1st European SpaceTweetup #Spacetacular!!

On 18 September, the German Aerospace Centre (DLR, @dlr_en) and the European Space Agency (ESA, @esa) invited 60 lucky Twitter followers to the first European SpaceTweetup.  Among them some of our most prominent members, @flyingjenny, @herrea, @CraftLass, @travelholic, @amoroso, @marcozambi, @SpaceKate, @DrLucyRogers and @rocketman528. I (@akanel) was also lucky to be invited – and this was my first Tweetup ever!

The SpaceTweetup took place on German Aerospace Day at the joint DLR and European Astronaut Centre site in Cologne.  It was an amazing day, which not even the German grey and rainy weather could spoil!  …it did, of course, make our photographs a bit murky, but that’s about it!

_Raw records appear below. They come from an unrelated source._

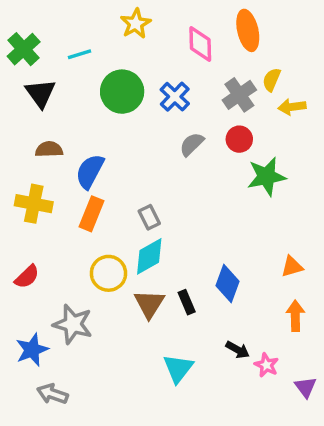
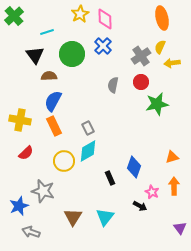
orange ellipse: (248, 30) -> (162, 18), moved
pink diamond: (200, 44) -> (105, 19), moved
green cross: (24, 49) -> (14, 16), moved
black triangle: (41, 93) -> (35, 55), moved
blue cross: (175, 97) -> (103, 46), moved
gray semicircle: (192, 144) -> (113, 85), turned -35
brown semicircle: (49, 149) -> (49, 76), moved
orange rectangle: (92, 214) -> (54, 126), turned -48
red semicircle: (27, 277) -> (26, 153), moved
brown triangle: (149, 304) -> (73, 217), moved
pink star: (266, 365) -> (152, 192), moved

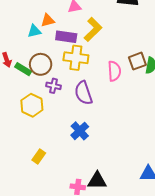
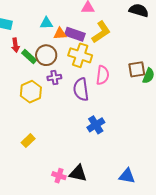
orange triangle: (48, 20) -> (60, 34), moved
pink semicircle: (114, 71) -> (103, 75), moved
purple cross: (54, 86) -> (54, 77), turned -32
blue cross: (80, 131) -> (96, 125), moved

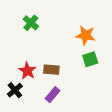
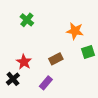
green square: (90, 59) -> (88, 52), moved
brown rectangle: (51, 70) -> (56, 59), moved, turned -32

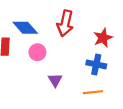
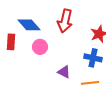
purple triangle: (55, 80) -> (64, 72), moved, turned -32

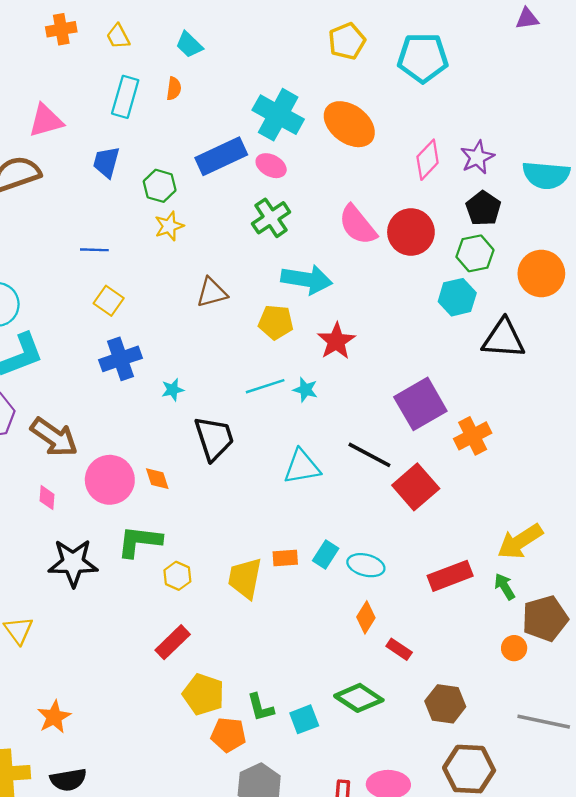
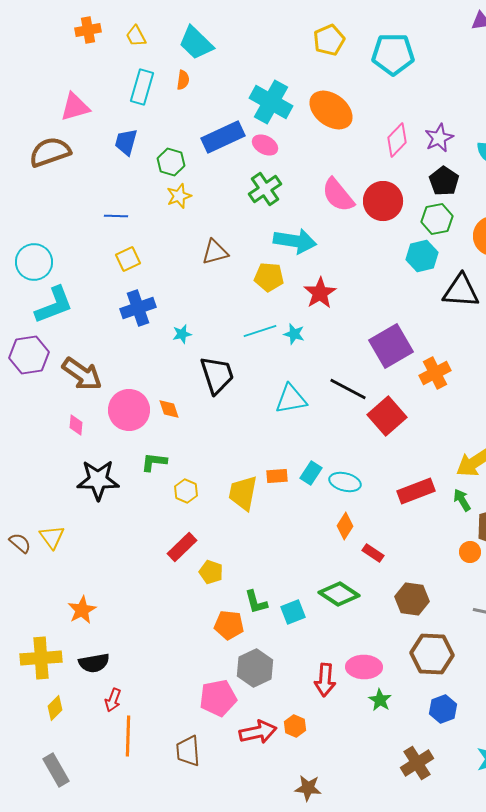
cyan trapezoid: (189, 45) -> (196, 43), size x1.5
yellow square: (109, 301) -> (128, 259), turned 30
green L-shape: (139, 541) -> (154, 462), size x0.7
yellow pentagon: (203, 694) -> (211, 572), moved, size x0.7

The SpaceTweetup program was full and exciting.  So many thrills packed inside approx. 10 hours that could have easily been the object of two or more separate events.  For those who didn’t get to attend, a four hour (!) long selection of the best moments is available on ESA’s site.


Photo credit: @SimSullen

The day started very excitingly.  We visited and learned about the SOFIΑ Project (Stratospheric Observatory for Infrared Astronomy), DLR and NASA’s impressive airborne telescope.  Mounted on a Boeing 747SP aircraft modified by L-3 Communications Integrated Systems, SOFIA has a 2.5 meter reflecting telescope, which makes measurements during flight!  High above the disturbances caused by Earth’s atmosphere, but also easily accessible for maintenance and modifications, SOFIA combines the advantages of space telescopes, like Herschel and Hubble, with the ease of ground based telescopes.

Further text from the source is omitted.